##### Entries provided
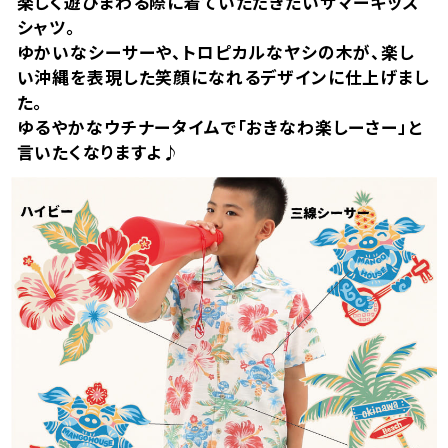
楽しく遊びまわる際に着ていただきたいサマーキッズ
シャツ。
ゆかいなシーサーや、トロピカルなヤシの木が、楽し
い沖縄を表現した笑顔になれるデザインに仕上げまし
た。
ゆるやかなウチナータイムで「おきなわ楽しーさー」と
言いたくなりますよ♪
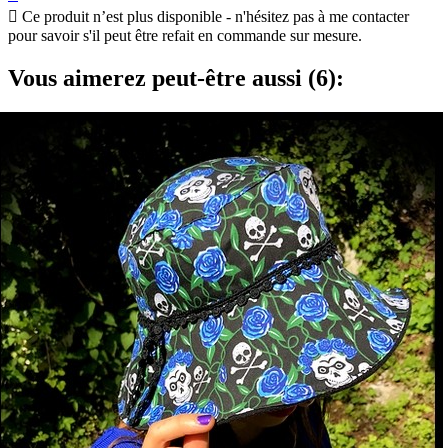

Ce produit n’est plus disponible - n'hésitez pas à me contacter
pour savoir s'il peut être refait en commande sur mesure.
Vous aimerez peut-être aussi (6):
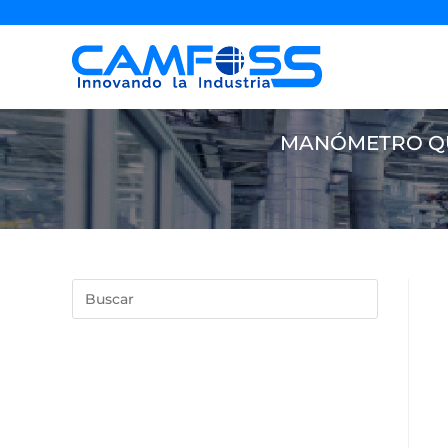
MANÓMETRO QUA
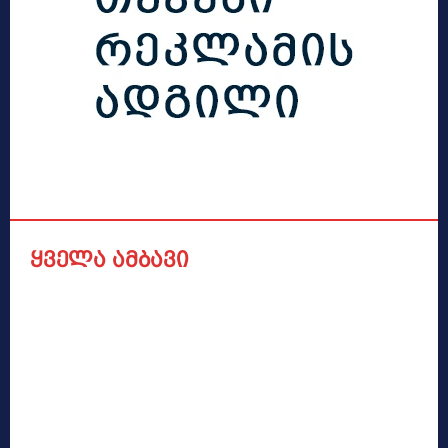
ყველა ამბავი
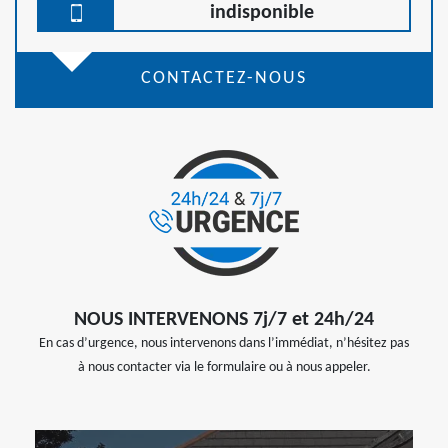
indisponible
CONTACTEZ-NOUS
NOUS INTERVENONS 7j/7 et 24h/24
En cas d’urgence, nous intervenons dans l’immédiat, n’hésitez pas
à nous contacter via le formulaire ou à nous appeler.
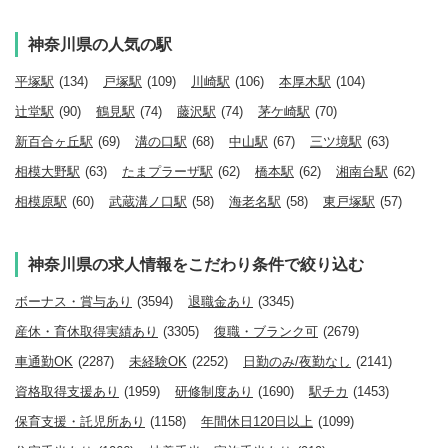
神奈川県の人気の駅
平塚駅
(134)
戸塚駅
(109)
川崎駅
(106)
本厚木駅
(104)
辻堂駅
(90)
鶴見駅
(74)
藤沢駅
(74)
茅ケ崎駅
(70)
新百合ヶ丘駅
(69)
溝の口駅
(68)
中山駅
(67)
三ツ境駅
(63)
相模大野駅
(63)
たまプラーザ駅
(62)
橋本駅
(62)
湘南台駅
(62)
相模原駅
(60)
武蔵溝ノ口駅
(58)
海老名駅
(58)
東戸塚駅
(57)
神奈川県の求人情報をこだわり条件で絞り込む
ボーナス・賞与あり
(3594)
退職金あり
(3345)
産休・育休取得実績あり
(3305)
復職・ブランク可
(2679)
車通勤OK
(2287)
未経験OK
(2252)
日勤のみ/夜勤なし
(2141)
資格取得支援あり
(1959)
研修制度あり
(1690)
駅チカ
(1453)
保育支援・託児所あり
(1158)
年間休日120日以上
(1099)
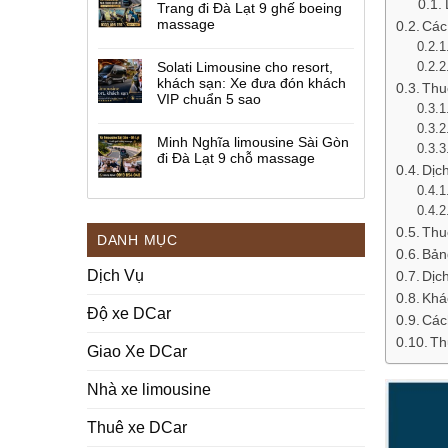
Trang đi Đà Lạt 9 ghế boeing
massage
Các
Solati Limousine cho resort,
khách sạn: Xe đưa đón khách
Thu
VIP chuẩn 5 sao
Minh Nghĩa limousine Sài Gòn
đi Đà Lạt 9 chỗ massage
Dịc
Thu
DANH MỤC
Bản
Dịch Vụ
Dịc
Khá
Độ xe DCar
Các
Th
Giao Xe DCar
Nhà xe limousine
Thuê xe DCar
##########
## Work item
From the entries, report every line in which the string "peut" occurs.

## Solution
pour savoir s'il peut être refait en commande sur mesure.
Vous aimerez peut-être aussi (6):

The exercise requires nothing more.